Re: Patch: regexp_matches variant returning an array of matching positions

From: David Johnston <polobo(at)yahoo(dot)com>
To: pgsql-hackers(at)postgresql(dot)org
Subject: Re: Patch: regexp_matches variant returning an array of matching positions
Date: 2014-01-29 04:16:27
Message-ID: 1390968987243-5789414.post@n5.nabble.com
Views: Raw Message | Whole Thread | Download mbox | Resend email
Thread:
Lists: pgsql-hackers

Alvaro Herrera-9 wrote
> Björn Harrtell wrote:
>> I've written a variant of regexp_matches called regexp_matches_positions
>> which instead of returning matching substrings will return matching
>> positions. I found use of this when processing OCR scanned text and
>> wanted
>> to prioritize matches based on their position.
>
> Interesting. I didn't read the patch but I wonder if it would be of
> more general applicability to return more info in a fell swoop a
> function returning a set (position, length, text of match), rather than
> an array.

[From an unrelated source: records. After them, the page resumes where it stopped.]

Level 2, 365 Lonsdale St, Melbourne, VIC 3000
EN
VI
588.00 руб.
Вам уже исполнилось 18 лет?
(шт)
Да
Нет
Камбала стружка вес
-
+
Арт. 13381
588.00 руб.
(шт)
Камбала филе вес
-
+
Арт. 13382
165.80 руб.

So instead of first calling one function to get the match and
> then their positions, do it all in one pass.
>
> (See pg_event_trigger_dropped_objects for a simple example of a function
> that returns in that fashion. There are several others but AFAIR that's
> the simplest one.)

Confused as to your thinking. Like regexp_matches this returns "SETOF
type[]". In this case integer but text for the matches. I could see adding
a generic function that returns a SETOF named composite (match varchar[],
position int[], length int[]) and the corresponding type. I'm not imagining
a situation where you'd want the position but not the text and so having to
evaluate the regexp twice seems wasteful. The length is probably a waste
though since it can readily be gotten from the text and is less often
needed. But if it's pre-calculated anyway...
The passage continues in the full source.